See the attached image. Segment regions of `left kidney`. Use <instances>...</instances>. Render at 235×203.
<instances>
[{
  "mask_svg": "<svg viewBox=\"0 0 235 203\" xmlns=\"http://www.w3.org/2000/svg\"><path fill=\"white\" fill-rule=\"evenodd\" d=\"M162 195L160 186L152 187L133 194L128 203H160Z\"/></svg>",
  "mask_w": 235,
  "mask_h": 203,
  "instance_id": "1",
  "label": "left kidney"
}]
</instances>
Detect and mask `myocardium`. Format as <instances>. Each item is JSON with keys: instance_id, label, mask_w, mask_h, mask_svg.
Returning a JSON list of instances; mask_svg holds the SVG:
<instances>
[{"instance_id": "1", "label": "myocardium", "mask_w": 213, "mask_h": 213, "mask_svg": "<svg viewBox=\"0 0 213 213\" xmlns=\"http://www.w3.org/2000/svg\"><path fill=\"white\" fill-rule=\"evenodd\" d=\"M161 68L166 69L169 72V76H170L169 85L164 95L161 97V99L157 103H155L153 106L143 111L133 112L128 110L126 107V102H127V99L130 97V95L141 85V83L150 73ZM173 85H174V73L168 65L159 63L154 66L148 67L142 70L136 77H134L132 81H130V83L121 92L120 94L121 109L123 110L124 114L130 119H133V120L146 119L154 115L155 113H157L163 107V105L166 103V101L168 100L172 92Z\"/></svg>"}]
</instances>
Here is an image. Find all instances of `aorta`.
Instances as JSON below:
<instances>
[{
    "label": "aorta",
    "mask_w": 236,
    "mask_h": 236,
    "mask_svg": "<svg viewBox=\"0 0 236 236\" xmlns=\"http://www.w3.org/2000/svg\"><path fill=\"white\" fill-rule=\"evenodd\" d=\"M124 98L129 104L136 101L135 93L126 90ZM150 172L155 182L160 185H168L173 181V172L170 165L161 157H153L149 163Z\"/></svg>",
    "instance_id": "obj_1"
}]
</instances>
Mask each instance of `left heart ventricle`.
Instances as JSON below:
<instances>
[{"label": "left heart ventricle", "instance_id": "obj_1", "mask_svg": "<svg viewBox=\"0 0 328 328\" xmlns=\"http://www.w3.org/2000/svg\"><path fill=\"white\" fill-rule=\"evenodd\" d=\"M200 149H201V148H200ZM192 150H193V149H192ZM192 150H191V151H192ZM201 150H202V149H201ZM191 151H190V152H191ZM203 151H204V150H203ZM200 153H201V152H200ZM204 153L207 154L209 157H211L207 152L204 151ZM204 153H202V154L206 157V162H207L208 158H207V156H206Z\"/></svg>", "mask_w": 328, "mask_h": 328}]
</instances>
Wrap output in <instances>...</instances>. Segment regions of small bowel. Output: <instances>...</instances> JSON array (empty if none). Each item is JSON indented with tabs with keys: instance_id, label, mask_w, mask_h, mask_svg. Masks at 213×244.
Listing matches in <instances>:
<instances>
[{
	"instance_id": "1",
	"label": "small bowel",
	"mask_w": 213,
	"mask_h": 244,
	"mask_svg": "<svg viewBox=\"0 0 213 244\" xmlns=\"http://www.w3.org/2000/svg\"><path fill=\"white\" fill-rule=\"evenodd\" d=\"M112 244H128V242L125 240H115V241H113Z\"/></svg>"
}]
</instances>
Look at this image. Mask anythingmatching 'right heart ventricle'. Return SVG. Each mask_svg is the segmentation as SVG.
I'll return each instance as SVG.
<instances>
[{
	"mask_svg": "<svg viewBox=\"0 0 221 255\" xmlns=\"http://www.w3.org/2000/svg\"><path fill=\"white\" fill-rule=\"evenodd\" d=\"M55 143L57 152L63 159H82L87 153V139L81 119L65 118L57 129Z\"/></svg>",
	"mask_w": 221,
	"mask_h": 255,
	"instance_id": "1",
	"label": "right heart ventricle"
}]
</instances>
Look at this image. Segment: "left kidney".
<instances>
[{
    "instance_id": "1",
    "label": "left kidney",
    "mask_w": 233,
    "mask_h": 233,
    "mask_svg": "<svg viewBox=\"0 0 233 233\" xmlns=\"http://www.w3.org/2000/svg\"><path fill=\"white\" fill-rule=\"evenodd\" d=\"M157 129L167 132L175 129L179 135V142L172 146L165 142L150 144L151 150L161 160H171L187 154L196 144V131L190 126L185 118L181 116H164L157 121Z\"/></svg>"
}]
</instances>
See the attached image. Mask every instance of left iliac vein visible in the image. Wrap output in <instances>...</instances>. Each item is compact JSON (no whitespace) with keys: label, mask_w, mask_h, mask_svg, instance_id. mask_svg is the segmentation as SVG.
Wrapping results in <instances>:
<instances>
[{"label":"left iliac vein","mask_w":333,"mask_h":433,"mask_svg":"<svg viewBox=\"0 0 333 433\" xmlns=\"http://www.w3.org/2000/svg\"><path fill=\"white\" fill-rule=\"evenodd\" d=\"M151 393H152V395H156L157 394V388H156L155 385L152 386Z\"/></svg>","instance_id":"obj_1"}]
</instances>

= = = =

Problem statement:
What is wanted is an exact repeat of the lines from the one with "Look at this image. Mask" through the last line of the listing above, and no other text.

Problem solution:
Look at this image. Mask anythingmatching 'right heart ventricle'. Return SVG. Each mask_svg is the segmentation as SVG.
I'll return each instance as SVG.
<instances>
[{
	"mask_svg": "<svg viewBox=\"0 0 221 255\" xmlns=\"http://www.w3.org/2000/svg\"><path fill=\"white\" fill-rule=\"evenodd\" d=\"M55 143L57 152L63 159H82L87 153V139L81 119L65 118L57 129Z\"/></svg>",
	"mask_w": 221,
	"mask_h": 255,
	"instance_id": "1",
	"label": "right heart ventricle"
}]
</instances>
Look at this image. Segment: "left kidney".
<instances>
[{
    "instance_id": "1",
    "label": "left kidney",
    "mask_w": 233,
    "mask_h": 233,
    "mask_svg": "<svg viewBox=\"0 0 233 233\" xmlns=\"http://www.w3.org/2000/svg\"><path fill=\"white\" fill-rule=\"evenodd\" d=\"M157 129L167 132L175 129L179 135V142L172 146L165 142L150 144L151 150L161 160H171L187 154L196 144V131L190 126L185 118L181 116H164L157 121Z\"/></svg>"
}]
</instances>
See the attached image. Mask every instance of left iliac vein visible in the image. Wrap output in <instances>...</instances>. Each item is compact JSON (no whitespace) with keys: label, mask_w, mask_h, mask_svg, instance_id. mask_svg is the segmentation as SVG.
Wrapping results in <instances>:
<instances>
[{"label":"left iliac vein","mask_w":333,"mask_h":433,"mask_svg":"<svg viewBox=\"0 0 333 433\" xmlns=\"http://www.w3.org/2000/svg\"><path fill=\"white\" fill-rule=\"evenodd\" d=\"M151 393H152V395H156L157 394V388H156L155 385L152 386Z\"/></svg>","instance_id":"obj_1"}]
</instances>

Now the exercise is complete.